02-A-tidyr.Rmd

---
layout: topic
title: "Introduction to ggplot2 and dplyr"
author: Jes
output: html_document
---


**Assigned Reading:**

> Chapters 1.1, 1.2, 2, 3, 9 and 10 in: Wickham, H. 2009. *ggplot2: Elegant Graphics for Data Analysis.* Springer. DOI: [Stanford Full Text](https://link.springer.com/book/10.1007%2F978-0-387-98141-3)
>
> The sections on mutating and filtering joins in [this vignette](https://cran.r-project.org/web/packages/dplyr/vignettes/two-table.html)

**Optional Reading:**

> Chapter 4 in: Wickham, H. 2009. *ggplot2: Elegant Graphics for Data Analysis.* Springer. DOI: [Stanford Full Text](https://link.springer.com/book/10.1007%2F978-0-387-98141-3)

RStudio has produced several helpful [cheatsheets](https://www.rstudio.com/resources/cheatsheets/) on data management and visualization with ggplot2 and tidyr. You may want to view or print one or several of them.


```{r include = FALSE}
# This code block sets up the r session when the page is rendered to html
# include = FALSE means that it will not be included in the html document

# Write every code block to the html document 
knitr::opts_chunk$set(echo = TRUE)

# Write the results of every code block to the html document 
knitr::opts_chunk$set(eval = TRUE)

# Define the directory where images generated by knit will be saved
knitr::opts_chunk$set(fig.path = "images/02-A/")

# Set the web address where R will look for files from this repository
# Do not change this address
repo_url <- "https://raw.githubusercontent.com/fukamilab/BIO202/master/"
```

### Before Class

Download [this R script](https://github.com/FukamiLab/BIO202/blob/master/code/02-A-tidyr-exercise-code.R) and save it in your code folder in the research project you created on the first day of class. You will need to click the 'Raw' button and then download the text file that appears. Be sure to remove the .txt extension that may have been added when you saved the file to your computer so that the file ends in .R. You may want to run the first part of the script that downloads the data to be sure that there will be no issues with data access during class.

### Key Points

+ Data should be organized so that observations are in rows and attributes (variables) are in columns.
+ The `dplyr` package contains functions for manipulating data:
    + `spread` and `gather` change the format of data tables.
    + `separate` and `unite` change the format of variables.
    + `filter` creates a subset of a data table.
    + `mutate` creates new variables.
    + `group_by` and `summarise` are used to summarize observations according to the values of their variables.
+ The pipe function `%>%` is used to link several operations together (e.g. function composition).
+ The `ggplot2` package is set of functions for visualizing data.
    + A ggplot2 plot contains three components: (1) the data, (2) the aesthetic mappings between variables and visual properties, and (3) layers describing how to display the observations.
    + The aesthetic mapping `aes` must minimally describe which variables define the plot coordinate space.
    + `facet_wrap` creates plots for specified data subsets.

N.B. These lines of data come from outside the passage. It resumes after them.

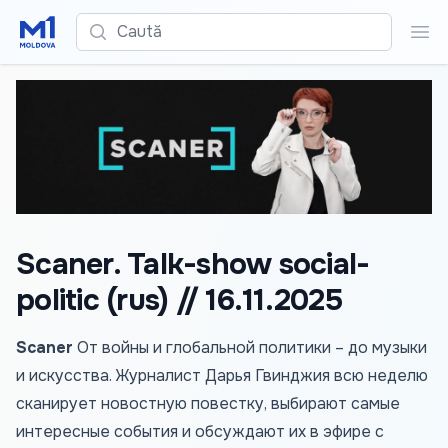
Caută
Cau
Scaner. Talk-show social-
politic (rus) // 16.11.2025
Scaner
От войны и глобальной политики – до музыки
и искусства. Журналист Дарья Гвинджия всю неделю
сканирует новостную повестку, выбирают самые
интересные события и обсуждают их в эфире с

### Manipulating data with dplyr

Open the R project that you created on the first day of class. Then when R Studio opens, open the R script file that you downloaded for today's class (see above). This script downloads a data set from our course website and then proceeds to manipulate and summarise the data. These data contain three tables from the Winter 2016 BIO46 class on lichen microorganisms:

1. **trees** is a table where observations are trees on which lichens were collected. Columns describe each tree's location, elevation, and species name.
2. **lichens** is a table where each observation is a lichen that was collected. Columns describe the tree on which the lichen was collected, the team that collected the lichen, the collection date, and the lichen species name.
3. **algae** is a table where each observation is a fragment of a lichen from which we attempted to amplify and sequence green algal ITS2 rDNA. We attempted to amplify algal DNA from four sections of each lichen in order to quantity algal diversity within a single lichen. If sequencing was successful then the DNA sequence is given along with a code identifying unique haplotype (GenotypeID). The TaxonID column indicates haplotypes that matched those reported in [Werth and Sork (2010)](http://dw.doi.org/10.3732/ajb.0900276).

The R script explores algal diversity among lichens and trees. Working in pairs, execute each line of code and then add a comment (using `#`) above each line of code with a description of what the code does. 

When you have finished commenting the code, try to complete the following challenge:

> **Challenge:**
>
> How could you modify the code that creates the `lichenXgeno` table so that it displays the fraction of successful sequences belonging to each GenotypeID for each lichen.


### Plotting data with ggplot2

Working with your partner, create the following plots using `ggplot2`:

1. A plot that maps the locations where each lichen was collected and colors the point by the Chao1 richness estimator.
2. Modify the above plot so that three plots are shown, one for each tree species.